Por outro lado, ainda não está claro se fontes de dados verificáveis, como a relação de plantas operantes e em processo de instalação fornecidas pela ANP, que contém informações acerca da capacidade produtiva e previsão de operação de novas usinas, serão utilizadas pelo CNPE.
Adicionalmente, também não está claro como será mapeada a disponibilidade de biometano para o mercado regulado. É importante ressaltar a diferença entre a capacidade produtiva e a disponibilidade do insumo.
A molécula de biometano disponível é aquela que é produzida e que não está lastreada em contratos de comercialização. Ou seja, não se poderia considerar como disponível aquele biometano que já vem sendo comercializado. Afinal sempre houve demanda para o energético. O que pode não existir é oferta suficiente para cumprir a meta já em 2026, dúvida que a Petrobras já apontou após sua chamada pública de propostas de biometano finalizada há poucos meses.
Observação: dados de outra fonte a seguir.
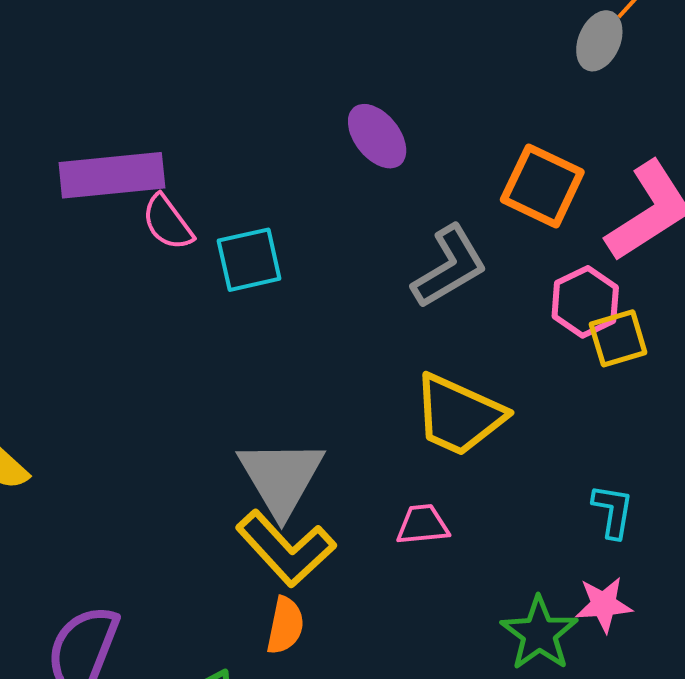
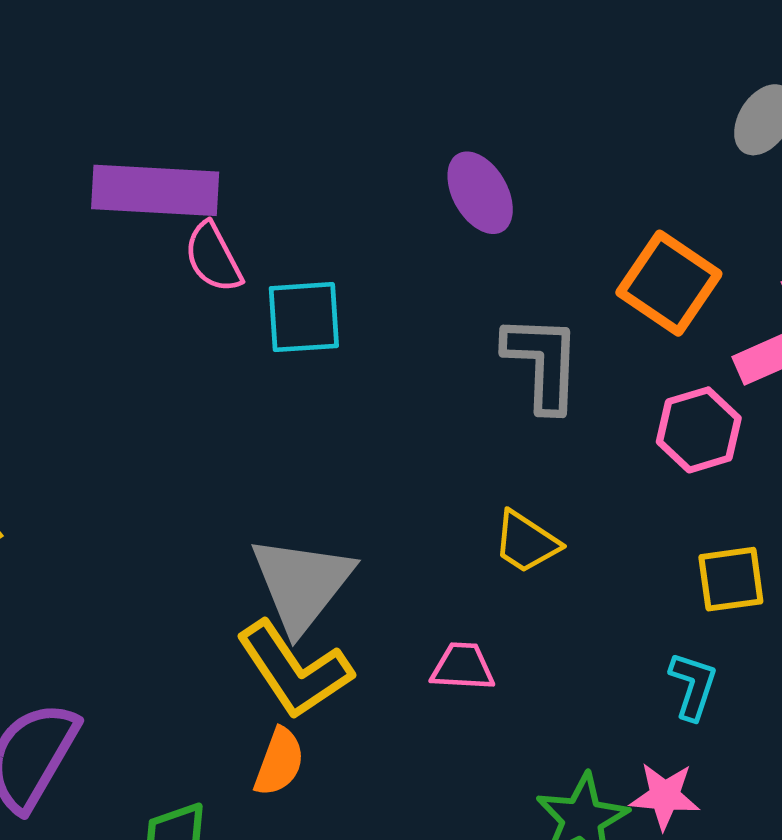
gray L-shape: (449, 267) -> (543, 363), turned -66
yellow square: (618, 338) -> (731, 579), moved
yellow trapezoid: (459, 415) -> (526, 542), size x0.6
Muitas incertezas ainda rondam a política de incentivos ao biometano que se pretende endereçar por meio da Lei nº 14.993/2024 (e proposta de decreto regulamentador) e para garantir a sua eficácia será preciso analisar minuciosamente os impactos das medidas que se pretende estabelecer.
É inegável o papel que o biometano representa para a transição energética brasileira e para alinhar a estratégia nacional de descarbonização às melhores práticas globais de sustentabilidade. Entretanto, ajustes serão necessários para que, com credibilidade e racionalidade econômica, possamos chegar ao objetivo almejado.
Não é razoável ter um olhar restrito ao endereçar uma política pública transversal como é a do biometano, sob o risco de impactar outras políticas ora em análise e em implementação, sobretudo ao setor de gás natural, energético estratégico não só para a indústria, mas também para o setor elétrico, cuja estrutura de custos não possui mais qualquer margem para absorver ou subsidiar custos regulatórios de medidas que possam tornar-se ineficazes.
*Letycia Pedroza é analista de Energia na Abrace – Associação Brasileira dos Consumidores de Energia. Engenheira de Energia formada pela UnB, atua na regulação do setor de gás natural, com foco na distribuição de gás canalizado e no mercado de biometano.